Eine Frau wird von ihrer Frauenärztin beraten

Der vaginale Ultraschall ist eine einfache und schmerzfreie Untersuchung der Organe des kleinen Beckens
(Quelle: DAK/Wigger)

Mit dem vaginalen Ultraschall werden die so genannten Organe des kleinen Beckens – Harnblase, Eierstöcke (Ovarien), Eileiter (Tuben) und Gebärmutter (Uterus) – untersucht. Der vaginale Ultraschall gehört zu den Standarduntersuchungen in der Gynäkologie. Der Arzt führt einen schmalen, stabförmigen Schallkopf in die Scheide der Frau ein. Der Schallkopf sendet Schallwellen in den Körper, die dort reflektiert, am Schallkörper wieder empfangen und auf einem Bildschirm dargestellt werden.

Durch den direkten Kontakt des Schallkopfs mit den untersuchten Organen bietet die vaginale Sonographie exaktere und schärfere Bilder als der Ultraschall über die Bauchdecke (transabdominale Sonographie). Der vaginale Ultraschall ermöglicht eine schonende und schmerzfreie Untersuchung der Organe ohne Strahlenbelastung für die Frau.


Wie wird die vaginale Sonographie vorbereitet und durchgeführt?

Beim vaginalen Ultraschall liegt die Frau auf dem gynäkologischen Untersuchungsstuhl. Der Arzt zieht eine sterile Einweghülle über den stabförmigen Schallkopf, bestreicht ihn mit etwas Gleitgel und führt ihn in die Scheide ein. Um die Organe einzeln beurteilen zu können, bewegt der Arzt den Schallkopf innerhalb der Scheide vorsichtig nach rechts und links und dreht ihn. Die Befunde der Untersuchung markiert der Arzt auf dem Bildschirm.

Es ist ratsam, vor dem vaginalen Ultraschall zur Toilette zu gehen, damit die Blase entleert ist. Denn das Ultraschallbild ist mit einer vollen Blase ungenauer und zudem kann die Sonographie für die Frau dann unangenehm sein.

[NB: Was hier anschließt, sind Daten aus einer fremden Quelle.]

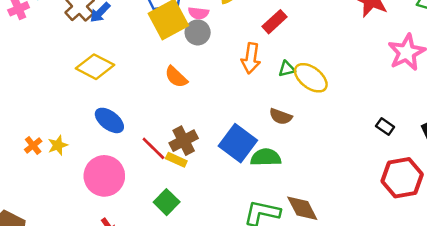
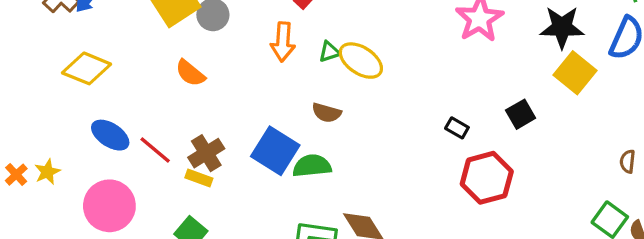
black rectangle: (385, 126) -> (457, 128), moved
red line: (153, 148) -> (155, 150), moved

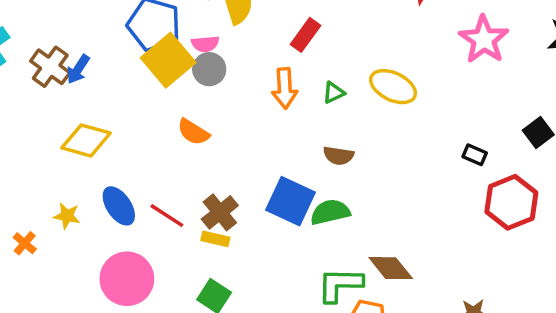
yellow ellipse: (361, 61) -> (393, 87), moved
blue ellipse: (110, 135) -> (119, 206), turned 30
yellow star: (47, 172) -> (67, 216), moved, turned -30
orange cross: (16, 175) -> (25, 243), moved

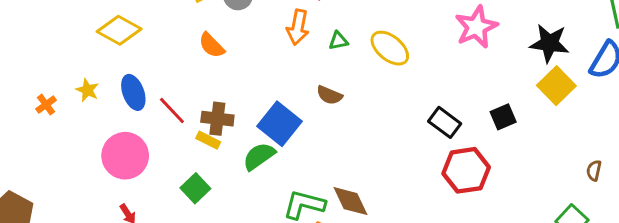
black rectangle: (475, 155) -> (445, 122), size x1.5
brown cross: (220, 212) -> (217, 119), turned 32
green semicircle: (330, 212) -> (259, 156), moved, turned -36

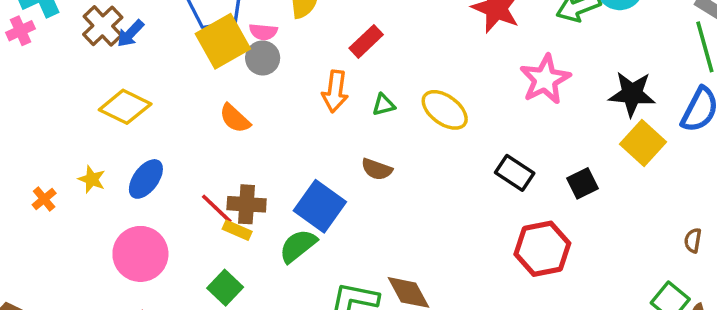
blue ellipse: (133, 92) -> (146, 179), turned 60
red line: (172, 110) -> (217, 209), moved
black rectangle: (445, 122) -> (515, 173), moved

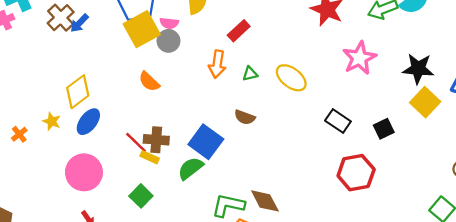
yellow diamond: (125, 107) -> (78, 92), moved, turned -64

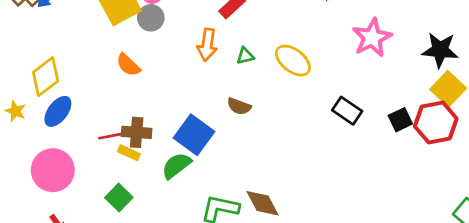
red line: (136, 142) -> (113, 136), turned -55
red hexagon: (356, 173) -> (436, 122), moved

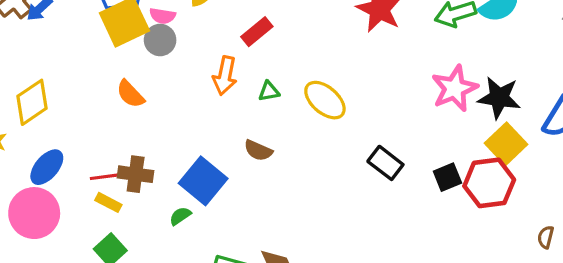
pink star: (372, 38) -> (455, 88), moved
blue ellipse: (58, 111) -> (47, 167), moved
yellow rectangle: (129, 153) -> (108, 202), moved
green semicircle: (176, 166) -> (180, 216), size x0.6

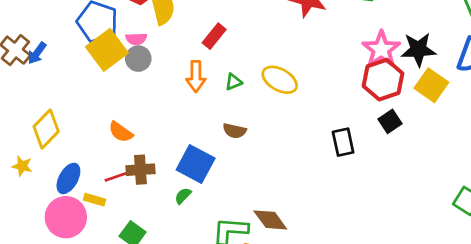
orange semicircle: (130, 94) -> (121, 132), moved
black rectangle: (385, 163) -> (343, 142), moved, turned 52
red hexagon: (489, 183) -> (383, 80), moved
yellow rectangle: (108, 202) -> (95, 200), moved

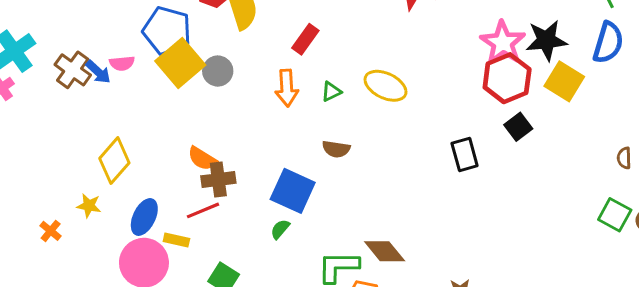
pink semicircle: (136, 39) -> (122, 63), moved
blue arrow: (37, 53) -> (98, 72), turned -80
brown cross: (140, 170) -> (218, 180), moved

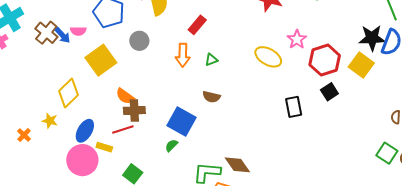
black star: (546, 40) -> (372, 38), moved
pink star: (503, 43) -> (297, 39), moved, size x0.7
yellow square: (180, 63) -> (101, 60), moved
yellow ellipse: (385, 86) -> (268, 57), moved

Warum wird der vaginale Ultraschall durchgeführt?

Der Arzt führt einen vaginalen Ultraschall durch, wenn er während der gynäkologischen Vorsorgeuntersuchung (beispielsweise bei der Tastuntersuchung) Hinweise auf eine Erkrankung der Eierstöcke, Eileiter oder der Gebärmutter oder eine Schwangerschaft vermutet. Darüber hinaus erfolgt der vaginale Ultraschall, wenn eine Frau von Schmerzen im Unterleib, Blutungsstörungen oder Harninkontinenz betroffen ist. Der vaginale Ultraschall wird außerdem vorbereitend in der Reproduktionsmedizin (IVF, ICSI) eingesetzt. Des Weiteren ermöglicht das Verfahren verschiedene Kontrolluntersuchungen: Durch die vaginale Sonographie kann der Arzt den Zeitpunkt des Zyklus bestimmen, die Lage einer Spirale (Intrauterinpessar) kontrollieren sowie Punktionen (beispielsweise bei einer Follikelpunktion) überwachen. Zudem dient der vaginale Ultraschall der Tumornachsorge.

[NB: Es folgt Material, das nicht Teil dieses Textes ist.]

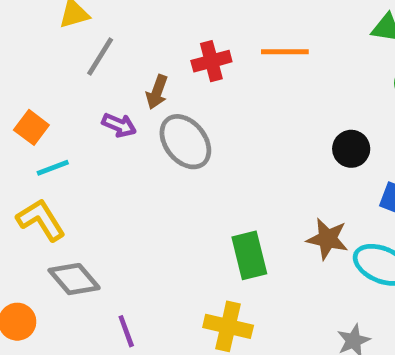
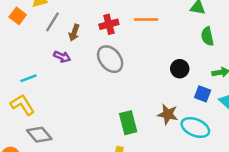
brown arrow: (157, 92) -> (74, 33), moved
orange square: (31, 127) -> (18, 16), moved
gray ellipse: (185, 142) -> (110, 59), moved

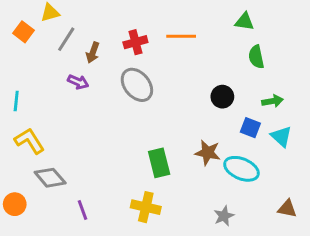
cyan line: (28, 78) -> (16, 101), moved, turned -63

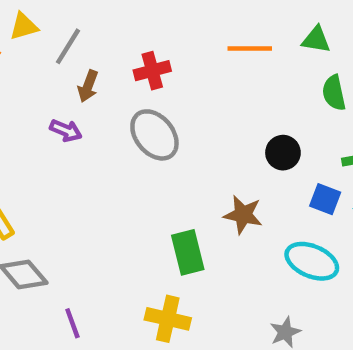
orange line: (181, 36) -> (250, 48), moved
gray line: (66, 39) -> (68, 46), moved
brown star: (208, 153) -> (243, 215), moved

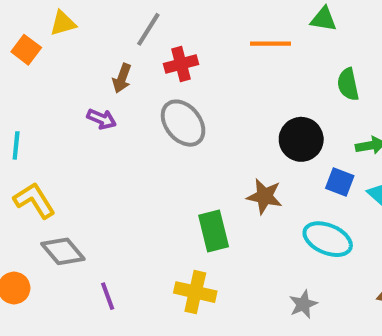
green triangle: (316, 40) -> (324, 19), moved
gray line: (68, 46) -> (148, 29), moved
black circle: (283, 153) -> (301, 139), size x1.4

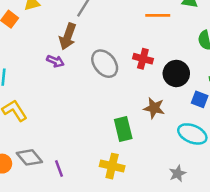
red cross: (181, 64) -> (143, 59), moved, turned 30
brown arrow: (122, 78) -> (68, 36), size x1.5
gray diamond: (63, 251) -> (29, 157), moved

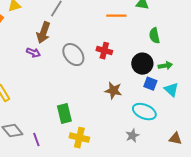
black circle: (176, 73) -> (142, 64), moved
green rectangle: (123, 129) -> (64, 114), moved
gray star: (178, 173) -> (132, 136), moved

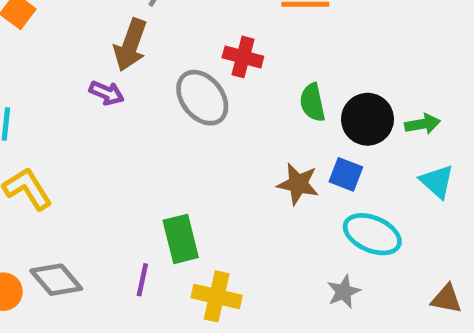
green semicircle: (154, 36) -> (312, 102), moved
red cross: (104, 51) -> (243, 57), moved
blue square: (150, 84) -> (346, 174), moved
purple line: (36, 140) -> (142, 280), moved, turned 32

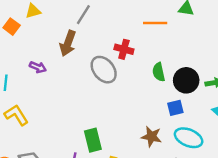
purple arrow: (106, 93) -> (38, 67), moved
blue square: (346, 174) -> (175, 108), turned -35
brown star: (298, 184) -> (151, 137), moved

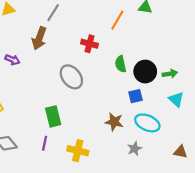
orange line: (155, 23) -> (117, 20), turned -60
gray ellipse: (104, 70) -> (71, 77), moved
green rectangle: (93, 140) -> (53, 116), moved

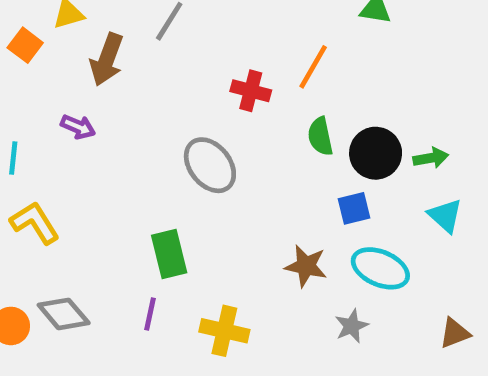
orange line: (117, 20) -> (313, 67), moved
brown arrow: (39, 38) -> (107, 60), moved
brown triangle: (181, 152) -> (455, 333), turned -32

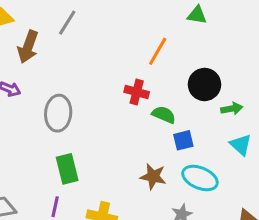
red cross: (251, 91) -> (137, 92), moved
green semicircle: (320, 136) -> (164, 115), moved, turned 125
black circle: (376, 153) -> (204, 84), moved
gray ellipse: (210, 165) -> (58, 113), moved, turned 44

Mit dem vaginalen Ultraschall lassen sich unter anderem folgende Erkrankungen feststellen:


Risiken und Grenzen der vaginalen Sonographie

Die vaginale Sonographie ist eine risikofreie Untersuchung und kann beliebig häufig wiederholt werden. Denn das Verfahren kommt – anders als andere bildgebende Verfahren wie das Röntgen – ohne Strahlen aus.

Während einer Schwangerschaft kann der vaginale Ultraschall bis zur 17. Schwangerschaftswoche durchgeführt werden. Anschließend kann das Ungeborene mit diesem Verfahren nicht mehr ausreichend untersucht werden. Daher erfolgt spätestens ab diesem Zeitpunkt ein Ultraschall über die Bauchdecke.

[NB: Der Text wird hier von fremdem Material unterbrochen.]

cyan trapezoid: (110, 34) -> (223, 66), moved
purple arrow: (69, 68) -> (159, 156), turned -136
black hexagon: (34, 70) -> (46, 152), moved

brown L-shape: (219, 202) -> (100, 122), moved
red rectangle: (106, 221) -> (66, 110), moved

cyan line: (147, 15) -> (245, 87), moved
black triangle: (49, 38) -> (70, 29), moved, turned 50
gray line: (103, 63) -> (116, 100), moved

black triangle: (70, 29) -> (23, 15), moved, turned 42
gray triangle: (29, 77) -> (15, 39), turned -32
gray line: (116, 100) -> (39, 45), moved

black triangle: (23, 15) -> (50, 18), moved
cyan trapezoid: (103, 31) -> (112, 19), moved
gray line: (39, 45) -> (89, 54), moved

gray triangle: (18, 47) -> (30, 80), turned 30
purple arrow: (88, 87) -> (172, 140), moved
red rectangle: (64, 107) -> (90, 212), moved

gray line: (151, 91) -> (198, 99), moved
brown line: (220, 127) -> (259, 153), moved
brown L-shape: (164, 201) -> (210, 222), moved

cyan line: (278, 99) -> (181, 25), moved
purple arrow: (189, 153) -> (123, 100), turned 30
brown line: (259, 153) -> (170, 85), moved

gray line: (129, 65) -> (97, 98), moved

Gibt es Alternativen zum vaginalen Ultraschall?

Der vaginale Ultraschall ist eine in der Regel schmerzfreie und einfache Untersuchungsmethode. Alternativ kann unter bestimmten Umständen ein Ultraschall über die Bauchdecke durchgeführt werden. Die inneren Organe des kleinen Beckens können mit diesem Verfahren jedoch weniger gut dargestellt werden.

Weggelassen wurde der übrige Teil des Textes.